The reviewer for The Art Journal felt The Gander was Mason's best picture exhibited that year despite lacking "completeness": "The pictures of G. Mason have received, perhaps, even more than their due, and that was not easy. The Gander (31), the artist's best work, has colour, character, action, and a vague and suggestive grander; it, however, lacks completeness. It is more of the indication of a purpose than the consummation of a picture" (171). F. G. Stephens in The Athenaeum praised Mason as a colourist:

Mr. Mason is not less a subtle master of colour that Mr. Whistler; he does not startle us with new subjects, or deny himself the pleasure of drawing human forms, and representing other phases of beauty than that particular one which he affects. There's much that is delicious to the lover of colour and of the sober aspects of nature in Mr. Mason's quaintly-styled pair of pictures, Nos. 31 and 229, The Gander and The Geese. The delicacy, breadth, and truth of these lovely studies merit the greatest care and regard from painters. In their subject there is a dash of quiet humour. In that of the first we have a girl repulsing an irate gander; in the second picture she drives geese along a windy moor. The effect - grey twilight over a moorland, which supplies a landscape of exquisite beauty to the first, shows a mastery not often surpassed, but which is equalled in its companion picture, where the treatment of the sky and of the effect of the setting sun - which makes pale orange bars on the horizon - is marvellous. The geese that go before the girl are perfect in their colouring and tone. [628]

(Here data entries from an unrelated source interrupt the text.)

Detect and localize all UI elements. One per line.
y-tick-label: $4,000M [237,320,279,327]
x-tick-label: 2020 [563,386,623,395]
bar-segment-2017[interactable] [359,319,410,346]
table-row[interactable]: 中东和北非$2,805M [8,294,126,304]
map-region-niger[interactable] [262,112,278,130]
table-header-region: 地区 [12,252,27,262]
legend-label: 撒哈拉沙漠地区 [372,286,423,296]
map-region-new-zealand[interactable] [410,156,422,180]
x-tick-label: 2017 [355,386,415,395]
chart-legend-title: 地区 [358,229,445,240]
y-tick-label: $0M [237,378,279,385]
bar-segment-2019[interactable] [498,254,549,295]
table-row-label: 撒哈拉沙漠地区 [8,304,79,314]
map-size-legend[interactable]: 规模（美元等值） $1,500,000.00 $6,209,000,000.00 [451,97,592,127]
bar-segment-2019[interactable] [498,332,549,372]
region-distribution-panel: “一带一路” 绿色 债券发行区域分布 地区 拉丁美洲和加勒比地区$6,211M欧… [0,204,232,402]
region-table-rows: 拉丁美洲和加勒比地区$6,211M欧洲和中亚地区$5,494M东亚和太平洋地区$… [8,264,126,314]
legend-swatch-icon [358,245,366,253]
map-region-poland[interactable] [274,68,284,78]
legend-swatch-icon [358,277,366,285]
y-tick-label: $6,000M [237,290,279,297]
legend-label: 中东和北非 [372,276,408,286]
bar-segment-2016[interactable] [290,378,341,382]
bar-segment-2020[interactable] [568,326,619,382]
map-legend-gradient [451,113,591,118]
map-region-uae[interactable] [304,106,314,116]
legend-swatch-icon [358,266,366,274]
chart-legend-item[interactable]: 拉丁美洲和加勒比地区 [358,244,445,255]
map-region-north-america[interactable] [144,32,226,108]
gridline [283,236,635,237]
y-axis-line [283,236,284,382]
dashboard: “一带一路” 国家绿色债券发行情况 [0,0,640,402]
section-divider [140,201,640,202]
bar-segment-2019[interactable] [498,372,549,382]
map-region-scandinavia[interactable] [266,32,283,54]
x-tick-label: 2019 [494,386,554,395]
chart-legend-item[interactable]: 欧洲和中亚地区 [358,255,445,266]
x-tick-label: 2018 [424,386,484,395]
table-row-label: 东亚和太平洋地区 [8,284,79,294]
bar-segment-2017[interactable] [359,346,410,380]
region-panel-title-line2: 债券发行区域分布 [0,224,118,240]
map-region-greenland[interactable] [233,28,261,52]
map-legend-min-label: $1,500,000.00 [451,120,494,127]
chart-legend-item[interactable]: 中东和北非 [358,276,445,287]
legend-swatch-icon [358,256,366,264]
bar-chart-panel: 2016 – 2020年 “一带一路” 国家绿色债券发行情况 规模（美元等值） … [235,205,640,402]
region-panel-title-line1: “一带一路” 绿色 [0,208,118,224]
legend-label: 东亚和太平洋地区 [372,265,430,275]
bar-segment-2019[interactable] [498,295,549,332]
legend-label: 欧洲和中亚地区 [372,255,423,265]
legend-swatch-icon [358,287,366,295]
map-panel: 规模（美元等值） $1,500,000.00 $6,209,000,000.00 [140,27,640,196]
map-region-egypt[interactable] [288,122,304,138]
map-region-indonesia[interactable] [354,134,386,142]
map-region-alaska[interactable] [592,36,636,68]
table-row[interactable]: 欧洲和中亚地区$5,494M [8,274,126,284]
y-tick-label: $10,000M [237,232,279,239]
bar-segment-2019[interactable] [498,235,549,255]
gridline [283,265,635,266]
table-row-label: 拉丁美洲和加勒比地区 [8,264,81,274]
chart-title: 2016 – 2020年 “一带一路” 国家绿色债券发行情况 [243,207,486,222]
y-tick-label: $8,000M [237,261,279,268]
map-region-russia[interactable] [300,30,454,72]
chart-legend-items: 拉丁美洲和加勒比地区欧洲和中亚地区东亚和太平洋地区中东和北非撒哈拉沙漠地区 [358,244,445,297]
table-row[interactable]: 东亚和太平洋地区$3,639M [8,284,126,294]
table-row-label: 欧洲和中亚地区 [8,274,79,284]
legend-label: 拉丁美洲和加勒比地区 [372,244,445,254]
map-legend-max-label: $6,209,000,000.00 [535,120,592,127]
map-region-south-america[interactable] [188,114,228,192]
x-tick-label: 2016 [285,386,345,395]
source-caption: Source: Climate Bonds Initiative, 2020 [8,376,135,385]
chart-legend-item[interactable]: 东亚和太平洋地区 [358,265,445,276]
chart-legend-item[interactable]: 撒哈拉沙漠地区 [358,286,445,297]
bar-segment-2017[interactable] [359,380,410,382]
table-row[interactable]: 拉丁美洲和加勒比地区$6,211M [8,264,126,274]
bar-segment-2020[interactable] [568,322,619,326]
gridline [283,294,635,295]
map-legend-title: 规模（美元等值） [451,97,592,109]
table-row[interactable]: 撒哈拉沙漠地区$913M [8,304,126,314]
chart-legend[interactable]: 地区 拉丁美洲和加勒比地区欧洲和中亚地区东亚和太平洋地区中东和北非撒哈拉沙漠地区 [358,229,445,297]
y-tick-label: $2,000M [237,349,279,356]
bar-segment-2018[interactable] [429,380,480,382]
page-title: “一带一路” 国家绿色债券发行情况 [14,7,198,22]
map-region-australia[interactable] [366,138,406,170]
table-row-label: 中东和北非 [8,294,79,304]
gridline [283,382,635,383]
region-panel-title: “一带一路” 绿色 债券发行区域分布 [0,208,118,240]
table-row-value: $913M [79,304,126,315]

F. T. Palgrave in The Fortnightly Review commented on Mason's fondness for the hours of twilight and evening in his contributions The Gander and The Geese at the Royal Academy:

Twilight and evening appear to be Mr. Mason's hours of preference as Mr. Hook delights in the morning and the noontide. If not so forcible as the latter, Mr. Mason may at least challenge equality in refinement of colour and poetry of feeling. He not only draws children with unequalled grace and accuracy, but has also a peculiar gift of putting them just where they should be in the landscape, without leaving a sense that they are accidentally present, and equally without the very common defect when they are so introduced as to show that they serve mainly as vehicles for colour. It would be a great pleasure to see Mr. Mason's powers tried more frequently on a larger scale; his two little landscapes, one gray, the companion rosy amber, in their atmosphere, are perhaps insufficient in size to do justice to the beauty of their aerial gradation. Much might be said of these pictures; it would be curious to compare them with contemporary French landscapes, to which they are akin, Breton's especially, without being exactly of the same school. It might be useful, also, to contrast their quiet truth and natural grace with the feeble and mannered figure-drawing in which Mr. Birket Foster takes the lead among our water-colour artists.[665]

The Illustrated London News felt Mason's artistic powers might be better employed than wasted on his small landscapes: "From the few works indicating imaginative sympathies we would select for prominent mention three small landscapes by Mr. E. [sic] Mason. Their subjects, materially considered, are of the humblest - to wit, bits of rough moorland, with a little water, geese, a girl or two, or a man leading a pony that has cast a shoe; the effect in all being at or immediately after sundown (31, 229 and 240). But the spectator feels that the painter's real theme was the low-toned, palpitating, after-glow, with its mystery of indefinite form and broken yet beautiful color; and he feels, moreover, that the theme has been treated with pure feeling and true poetic perception. At the same time, it is to be regretted that Mr. Mason should do himself the injustice of nearly always devoting his rare powers to the glorification of geese, in pond or puddle, and one particular little girl, whom the wind seem to constantly pursue like furies. His refined sentiment, excellent drawing of the figure, and exquisite colouring might surely be more worthily employed. [490]

The critic of The Spectator praised the truthfulness of this landscape: "Mr. G Mason, one of our most original and poetical landscape painters, sends three pictures very similar in subject and feeling to what he has previously exhibited. The ruddy glow of evening and extreme grace of line, got without the least sacrifice of rusticity, are the most marked beauties of his Gander (31). J. F. White commented on Mason's seeming fascination with geese in his pictures:

Like a true poet, Mason seemed to find excellent use for the most commonplace creatures or incidents around them. Geese are not lovely or attractive birds, nor do we remember any painter but Knaus who has made much use of them. But in the peasant-life of his native country geese are a prominent feature, and Mason seemed to find them quite paintable, and has been able to interest us in their ungainly ways. One of his most charming landscapes is No. 36, The Gander, where the home-returning flock of geese meets two girls on the moor. The angry gander with raised neck is making violently for the foremost girl, who is trying to frighten him off. The graceful action of this girl with her raised arms is exquisitely felt and drawn. The other girl stoops down to break off a branch as a more effectual means of defense. [732]

Bibliography

Esposito, Donato. "George Heming Mason." Frederick Walker and the Idyllists. London: Lund Humphries, 2017, Chapter VII, 159-80.

"Fine Arts. Exhibition of the Royal Academy." The Illustrated London News XLVI (20 May 1865): 490-91.

Palgrave, Francis Turner "English Pictures in 1865." The Fortnightly Review I (1865): 661-74.

"The Royal Academy." The Art Journal XXXIV (1 June 1865): 161-72

"The Royal Academy." The Spectator XXXVIII (13 May 1865): 526-27.

Stephens, Frederic George. "Fine Arts. Royal Academy." The Athenaeum No. 1958 (6 May 1865): 626-28.

White, John Forbes. "The Pictures of the Late George Mason, A.R.A." The Contemporary Review XXI (1873): 724-36.